Note: This bug is displayed in read-only format because the product is no longer active in Red Hat Bugzilla.

RHEL Engineering is moving the tracking of its product development work on RHEL 6 through RHEL 9 to Red Hat Jira (issues.redhat.com). If you're a Red Hat customer, please continue to file support cases via the Red Hat customer portal. If you're not, please head to the "RHEL project" in Red Hat Jira and file new tickets here. Individual Bugzilla bugs in the statuses "NEW", "ASSIGNED", and "POST" are being migrated throughout September 2023. Bugs of Red Hat partners with an assigned Engineering Partner Manager (EPM) are migrated in late September as per pre-agreed dates. Bugs against components "kernel", "kernel-rt", and "kpatch" are only migrated if still in "NEW" or "ASSIGNED". If you cannot log in to RH Jira, please consult article #7032570. That failing, please send an e-mail to the RH Jira admins at rh-issues@redhat.com to troubleshoot your issue as a user management inquiry. The email creates a ServiceNow ticket with Red Hat. Individual Bugzilla bugs that are migrated will be moved to status "CLOSED", resolution "MIGRATED", and set with "MigratedToJIRA" in "Keywords". The link to the successor Jira issue will be found under "Links", have a little "two-footprint" icon next to it, and direct you to the "RHEL project" in Red Hat Jira (issue links are of type "https://issues.redhat.com/browse/RHEL-XXXX", where "X" is a digit). This same link will be available in a blue banner at the top of the page informing you that that bug has been migrated.

Bug 689040

Summary:

Disc writes are significantly slower with RHEL kernel than using kernel built from kernel.org.

Product:

Red Hat Enterprise Linux 6

Reporter:

dcardimi

Component:

kernel

Assignee:

Red Hat Kernel Manager <kernel-mgr>

Status:

CLOSED NOTABUG

QA Contact:

Red Hat Kernel QE team <kernel-qe>

Severity:

high

Docs Contact:

Priority:

unspecified

Version:

6.0

CC:

esandeen, jmoyer, rwheeler

Target Milestone:

Target Release:

---

Hardware:

x86_64

OS:

Linux

Whiteboard:

Fixed In Version:

Doc Type:

Bug Fix

Doc Text:

Story Points:

---

Clone Of:

Environment:

Last Closed:

2011-03-25 16:45:48 UTC

Type:

---

Regression:

---

Mount Type:

---

Documentation:

---

CRM:

Verified Versions:

Category:

---

oVirt Team:

---

RHEL 7.3 requirements from Atomic Host:

Cloudforms Team:

---

Target Upstream Version:

Embargoed:

Attachments:

Description	Flags
Kernel config from 2.6.32.27 build	none
Kernel config from 2.6.38 build	none

Description dcardimi 2011-03-18 21:40:50 UTC

Description of problem:
Using a binary compiled from the test source referenced below, run the program on RHEL 6 kernel-2.6.32-71.18.2.el6.x86_64.rpm or kernel-2.6.32-71.el6.x86_64.rpm.  Notice the run-time output from the program is significantly longer than the kernel built from kernel.org (I tried version 2.6.32.27 & 2.6.38).  In my case, the kernels built from kernel.org were averaging 2-2.5 seconds to run this test program.  The RHEL kernels were averaging 40-41 seconds for the same program.  I'm not sure if it matters, but I was using an ext3 filesystem.  I also mounted my ext3 filesystem as ext4 with the same results.

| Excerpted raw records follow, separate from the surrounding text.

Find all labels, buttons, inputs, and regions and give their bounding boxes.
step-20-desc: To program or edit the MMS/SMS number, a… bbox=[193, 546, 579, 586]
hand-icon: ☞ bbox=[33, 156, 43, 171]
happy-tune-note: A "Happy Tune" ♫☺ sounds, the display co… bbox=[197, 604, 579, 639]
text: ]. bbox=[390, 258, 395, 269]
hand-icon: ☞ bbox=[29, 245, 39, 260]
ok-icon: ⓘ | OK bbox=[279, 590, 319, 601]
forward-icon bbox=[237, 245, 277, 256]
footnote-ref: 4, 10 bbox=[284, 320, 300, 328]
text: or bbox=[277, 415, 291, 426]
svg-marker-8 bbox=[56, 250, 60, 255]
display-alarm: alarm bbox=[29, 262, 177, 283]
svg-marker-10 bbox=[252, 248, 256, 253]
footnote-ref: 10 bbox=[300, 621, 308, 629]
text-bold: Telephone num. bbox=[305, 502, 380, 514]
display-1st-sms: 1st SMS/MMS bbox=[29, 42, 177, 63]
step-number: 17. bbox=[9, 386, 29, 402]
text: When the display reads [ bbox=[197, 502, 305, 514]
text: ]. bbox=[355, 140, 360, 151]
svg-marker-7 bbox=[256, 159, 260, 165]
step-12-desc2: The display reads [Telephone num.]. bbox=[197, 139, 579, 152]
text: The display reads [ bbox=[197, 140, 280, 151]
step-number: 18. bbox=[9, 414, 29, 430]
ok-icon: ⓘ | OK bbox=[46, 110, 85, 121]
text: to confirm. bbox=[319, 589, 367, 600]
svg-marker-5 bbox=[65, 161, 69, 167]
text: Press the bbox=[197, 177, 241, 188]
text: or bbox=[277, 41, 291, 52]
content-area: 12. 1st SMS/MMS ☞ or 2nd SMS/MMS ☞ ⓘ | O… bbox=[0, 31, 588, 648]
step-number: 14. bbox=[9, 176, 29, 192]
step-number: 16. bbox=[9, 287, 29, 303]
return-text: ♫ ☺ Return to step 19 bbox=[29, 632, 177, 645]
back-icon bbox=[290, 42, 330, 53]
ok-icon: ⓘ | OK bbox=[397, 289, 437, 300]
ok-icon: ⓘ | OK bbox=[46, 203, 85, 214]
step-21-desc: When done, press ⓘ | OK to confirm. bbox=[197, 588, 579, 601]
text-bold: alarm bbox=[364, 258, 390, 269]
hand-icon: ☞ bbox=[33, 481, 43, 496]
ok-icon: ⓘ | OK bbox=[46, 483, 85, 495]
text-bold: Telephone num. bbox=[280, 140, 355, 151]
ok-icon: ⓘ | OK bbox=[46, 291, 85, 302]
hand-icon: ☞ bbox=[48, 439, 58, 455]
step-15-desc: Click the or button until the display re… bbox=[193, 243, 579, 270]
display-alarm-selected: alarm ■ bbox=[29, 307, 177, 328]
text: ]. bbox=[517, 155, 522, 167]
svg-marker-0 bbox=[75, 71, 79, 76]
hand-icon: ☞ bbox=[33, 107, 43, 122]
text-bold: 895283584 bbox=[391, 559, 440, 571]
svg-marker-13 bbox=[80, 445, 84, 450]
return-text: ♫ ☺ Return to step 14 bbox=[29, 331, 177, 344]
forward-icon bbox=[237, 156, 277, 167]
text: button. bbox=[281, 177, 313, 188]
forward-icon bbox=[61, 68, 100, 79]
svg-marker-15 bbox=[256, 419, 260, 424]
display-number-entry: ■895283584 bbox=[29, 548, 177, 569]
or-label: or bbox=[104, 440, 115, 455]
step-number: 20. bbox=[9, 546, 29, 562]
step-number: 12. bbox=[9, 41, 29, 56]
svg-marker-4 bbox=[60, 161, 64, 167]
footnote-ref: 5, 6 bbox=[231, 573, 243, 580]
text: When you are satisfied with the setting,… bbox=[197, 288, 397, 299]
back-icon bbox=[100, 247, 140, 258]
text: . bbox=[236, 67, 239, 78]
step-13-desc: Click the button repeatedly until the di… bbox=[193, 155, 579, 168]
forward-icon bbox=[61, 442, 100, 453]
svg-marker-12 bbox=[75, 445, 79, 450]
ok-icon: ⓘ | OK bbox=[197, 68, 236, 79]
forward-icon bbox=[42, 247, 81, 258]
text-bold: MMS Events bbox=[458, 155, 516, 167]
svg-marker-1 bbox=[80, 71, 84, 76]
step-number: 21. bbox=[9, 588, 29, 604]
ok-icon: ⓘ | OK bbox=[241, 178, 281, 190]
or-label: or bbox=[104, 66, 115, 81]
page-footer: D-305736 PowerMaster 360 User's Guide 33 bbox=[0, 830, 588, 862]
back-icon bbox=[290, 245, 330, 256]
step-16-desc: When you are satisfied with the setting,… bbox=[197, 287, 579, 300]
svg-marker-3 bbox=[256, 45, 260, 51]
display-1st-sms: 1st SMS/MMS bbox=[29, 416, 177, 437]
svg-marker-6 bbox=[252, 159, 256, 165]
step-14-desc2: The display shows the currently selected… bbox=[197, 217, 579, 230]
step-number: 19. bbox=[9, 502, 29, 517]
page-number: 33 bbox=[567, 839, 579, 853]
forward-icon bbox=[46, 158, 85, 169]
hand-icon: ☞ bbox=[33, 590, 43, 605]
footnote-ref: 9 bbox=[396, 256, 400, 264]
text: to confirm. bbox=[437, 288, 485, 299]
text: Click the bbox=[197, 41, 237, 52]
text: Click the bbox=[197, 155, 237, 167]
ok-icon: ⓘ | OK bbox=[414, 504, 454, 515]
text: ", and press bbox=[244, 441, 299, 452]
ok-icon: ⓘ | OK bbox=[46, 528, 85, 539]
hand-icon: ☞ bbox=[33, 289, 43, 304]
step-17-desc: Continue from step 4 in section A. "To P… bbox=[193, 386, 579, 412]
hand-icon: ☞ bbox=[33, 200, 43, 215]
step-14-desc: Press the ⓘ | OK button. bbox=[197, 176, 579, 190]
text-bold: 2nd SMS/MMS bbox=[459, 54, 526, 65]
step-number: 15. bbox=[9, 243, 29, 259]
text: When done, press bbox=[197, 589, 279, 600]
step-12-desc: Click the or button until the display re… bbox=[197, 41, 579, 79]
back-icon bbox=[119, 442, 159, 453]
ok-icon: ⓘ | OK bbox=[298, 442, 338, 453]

There were some changes related to this issue on fs/buffer.c checked in kernel.org on 2/18/2009 & 4/6/2009.

Version-Release number of selected component (if applicable):
kernel-2.6.32-71.18.2.el6.x86_64.rpm
kernel-2.6.32-71.el6.x86_64.rpm

How reproducible:
Every time.

Steps to Reproduce:
Using a testcase similar to this (noted from kernel.org commit http://git.kernel.org/?p=linux/kernel/git/torvalds/linux-2.6.git;a=commit;h=78f707bfc723552e8309b7c38a8d0cc51012e813)

#include <stdio.h>
#include <stdlib.h>
#include <sys/time.h>

#define ROWS 2000

int main(int argc, char **argv)
{

int fdes, i;
FILE *fp;
struct timeval start;
struct timeval end;
struct timeval res;

gettimeofday(&start, NULL);
for (i=0; i<ROWS; i++) {
fp = fopen("test_file", "a");
fprintf(fp, "Some Text Data\n");
fdes = fileno(fp);
fsync(fdes);
fclose(fp);
}
gettimeofday(&end, NULL);

timersub(&end, &start, &res);
fprintf(stdout, "time to write %d lines is %ld(msec)\n", ROWS,
(res.tv_sec*1000000 + res.tv_usec)/1000);

return 0;
}
  
Actual results:
The program runtime is significantly longer using the RHEL kernel (~40 seconds compared to ~2 seconds)

Expected results:
The program runtime should be the same using the RHEL kernel or the stock kernel from kernel.org.

Additional info:

Comment 2 dcardimi 2011-03-18 21:59:04 UTC

This affects applications using sqlite in synchronous write mode.

Comment 3 dcardimi 2011-03-18 22:35:49 UTC

I also tried Fedora 14 kernel kernel-2.6.35.11-83.fc14.x86_64.rpm, with the same results (slow writes).

Comment 4 Ric Wheeler 2011-03-19 12:00:29 UTC

Can you add to this some description of your storage hardware and your server?

If you are using an array (i.e. something with a non-volatile write cache), can you retry with "mount -o nobarrier" ?

Thanks!

Comment 5 dcardimi 2011-03-20 16:12:36 UTC

This was tested on a Pentium 4 2.8GHz, w/ 2G RAM, with a single 250GB serial ATA Western Digital drive (no RAID setup).

Comment 6 Jeff Moyer 2011-03-21 13:47:11 UTC

Were you using the same mount options between kernel revisions?  Specifically, if barriers are enbled, it will definitely take longer to fsync.  What I/O scheduler was used in testing?

Comment 7 dcardimi 2011-03-21 19:27:34 UTC

Yes, the same mount options were used in all tests.  In all cases, the CFQ IO scheduler was used.

Comment 8 Eric Sandeen 2011-03-21 20:46:29 UTC

Can you please provide the kernel config used for the upstream kernel build & test?

Thanks,
-Eric

Comment 9 dcardimi 2011-03-21 21:18:44 UTC

Created attachment 486697 [details]
Kernel config from 2.6.32.27 build

I've attached the .config from my 2.6.32.27 build.

Comment 10 Eric Sandeen 2011-03-21 21:34:18 UTC

# CONFIG_EXT3_DEFAULTS_TO_ORDERED is not set

is likely relevant, especially in light of the fsync() call in your test.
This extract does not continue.